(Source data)
▼

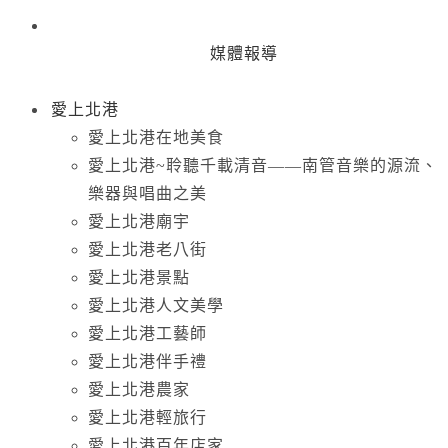
媒體報導
愛上北港
愛上北港在地美食
愛上北港~聆聽千載清音——南管音樂的源流、
樂器與唱曲之美
愛上北港廟宇
愛上北港老八街
愛上北港景點
愛上北港人文美學
愛上北港工藝師
愛上北港伴手禮
愛上北港農家
愛上北港輕旅行
愛上北港百年店家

▲

- WHAT TO DO -
Print the data word for word and omit the pictures.

- TASK ANSWER -
媒體報導
愛上北港
愛上北港在地美食
愛上北港~聆聽千載清音——南管音樂的源流、
樂器與唱曲之美
愛上北港廟宇
愛上北港老八街
愛上北港景點
愛上北港人文美學
愛上北港工藝師
愛上北港伴手禮
愛上北港農家
愛上北港輕旅行
愛上北港百年店家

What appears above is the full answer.